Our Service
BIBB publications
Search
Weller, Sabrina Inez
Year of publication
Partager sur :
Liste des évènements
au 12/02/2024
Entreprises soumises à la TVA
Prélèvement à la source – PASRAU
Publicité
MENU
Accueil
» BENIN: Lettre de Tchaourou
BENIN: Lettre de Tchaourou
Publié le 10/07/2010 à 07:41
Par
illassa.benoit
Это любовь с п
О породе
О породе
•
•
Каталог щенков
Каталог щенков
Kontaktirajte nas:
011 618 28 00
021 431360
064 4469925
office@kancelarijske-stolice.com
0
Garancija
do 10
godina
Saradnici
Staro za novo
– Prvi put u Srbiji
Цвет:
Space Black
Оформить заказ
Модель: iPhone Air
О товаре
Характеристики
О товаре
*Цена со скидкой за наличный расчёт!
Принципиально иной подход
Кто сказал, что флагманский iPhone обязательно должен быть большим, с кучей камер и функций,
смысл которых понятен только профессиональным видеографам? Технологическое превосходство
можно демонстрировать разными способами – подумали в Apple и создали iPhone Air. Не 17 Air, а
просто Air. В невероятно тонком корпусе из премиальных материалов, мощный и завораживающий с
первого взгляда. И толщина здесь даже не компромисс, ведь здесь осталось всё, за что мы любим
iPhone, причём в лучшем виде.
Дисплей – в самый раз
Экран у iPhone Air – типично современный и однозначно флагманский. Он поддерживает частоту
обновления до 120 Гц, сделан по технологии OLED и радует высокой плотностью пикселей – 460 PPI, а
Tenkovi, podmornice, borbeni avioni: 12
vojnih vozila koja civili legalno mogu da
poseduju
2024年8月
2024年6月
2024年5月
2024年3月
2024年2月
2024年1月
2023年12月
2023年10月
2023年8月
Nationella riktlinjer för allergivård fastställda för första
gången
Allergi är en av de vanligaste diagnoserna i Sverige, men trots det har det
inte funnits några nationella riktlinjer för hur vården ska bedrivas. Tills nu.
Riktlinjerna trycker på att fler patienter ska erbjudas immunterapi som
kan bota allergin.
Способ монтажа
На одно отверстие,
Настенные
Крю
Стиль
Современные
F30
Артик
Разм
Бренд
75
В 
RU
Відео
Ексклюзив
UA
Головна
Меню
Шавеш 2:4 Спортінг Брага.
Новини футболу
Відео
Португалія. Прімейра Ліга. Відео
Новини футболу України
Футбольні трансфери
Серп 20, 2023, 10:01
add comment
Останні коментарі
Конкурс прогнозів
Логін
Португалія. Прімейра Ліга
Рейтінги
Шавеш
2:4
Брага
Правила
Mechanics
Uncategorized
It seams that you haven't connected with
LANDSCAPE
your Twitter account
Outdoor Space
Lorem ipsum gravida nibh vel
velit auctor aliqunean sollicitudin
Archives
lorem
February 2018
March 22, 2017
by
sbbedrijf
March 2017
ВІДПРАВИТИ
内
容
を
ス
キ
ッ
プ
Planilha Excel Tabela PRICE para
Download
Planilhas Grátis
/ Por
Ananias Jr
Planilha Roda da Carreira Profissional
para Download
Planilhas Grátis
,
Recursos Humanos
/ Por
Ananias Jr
==
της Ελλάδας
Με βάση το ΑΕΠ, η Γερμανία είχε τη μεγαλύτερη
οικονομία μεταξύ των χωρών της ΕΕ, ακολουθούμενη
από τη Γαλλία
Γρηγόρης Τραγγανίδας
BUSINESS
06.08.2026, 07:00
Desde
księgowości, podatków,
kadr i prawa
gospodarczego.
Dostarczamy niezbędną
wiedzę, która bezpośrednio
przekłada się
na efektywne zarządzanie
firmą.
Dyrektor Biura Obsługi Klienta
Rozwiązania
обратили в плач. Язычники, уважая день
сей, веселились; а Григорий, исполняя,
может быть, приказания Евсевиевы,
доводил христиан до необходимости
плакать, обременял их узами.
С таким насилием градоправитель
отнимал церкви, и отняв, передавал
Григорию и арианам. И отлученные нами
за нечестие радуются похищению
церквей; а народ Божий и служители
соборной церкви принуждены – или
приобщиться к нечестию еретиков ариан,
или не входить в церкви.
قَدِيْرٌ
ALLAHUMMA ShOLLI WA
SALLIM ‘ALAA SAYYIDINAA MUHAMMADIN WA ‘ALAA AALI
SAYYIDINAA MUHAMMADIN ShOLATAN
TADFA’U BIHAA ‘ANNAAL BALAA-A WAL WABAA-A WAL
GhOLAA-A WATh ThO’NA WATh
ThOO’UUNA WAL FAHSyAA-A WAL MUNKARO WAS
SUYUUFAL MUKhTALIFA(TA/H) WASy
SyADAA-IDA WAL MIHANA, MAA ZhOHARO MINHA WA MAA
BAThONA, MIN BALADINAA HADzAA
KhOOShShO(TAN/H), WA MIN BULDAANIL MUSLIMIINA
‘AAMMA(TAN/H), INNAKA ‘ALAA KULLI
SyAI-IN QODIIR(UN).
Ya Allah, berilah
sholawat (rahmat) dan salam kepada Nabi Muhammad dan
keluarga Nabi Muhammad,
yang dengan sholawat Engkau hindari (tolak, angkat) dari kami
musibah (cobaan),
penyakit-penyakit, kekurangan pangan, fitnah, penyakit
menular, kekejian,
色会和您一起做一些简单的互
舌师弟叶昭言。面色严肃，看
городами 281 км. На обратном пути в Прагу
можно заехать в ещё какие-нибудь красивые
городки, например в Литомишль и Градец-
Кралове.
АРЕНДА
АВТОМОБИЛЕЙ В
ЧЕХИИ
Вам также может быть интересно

#### Your task
For an answer, give a copy of every line in the listing that holds the word "Новини".

#### Exercise response
Новини футболу
Новини футболу України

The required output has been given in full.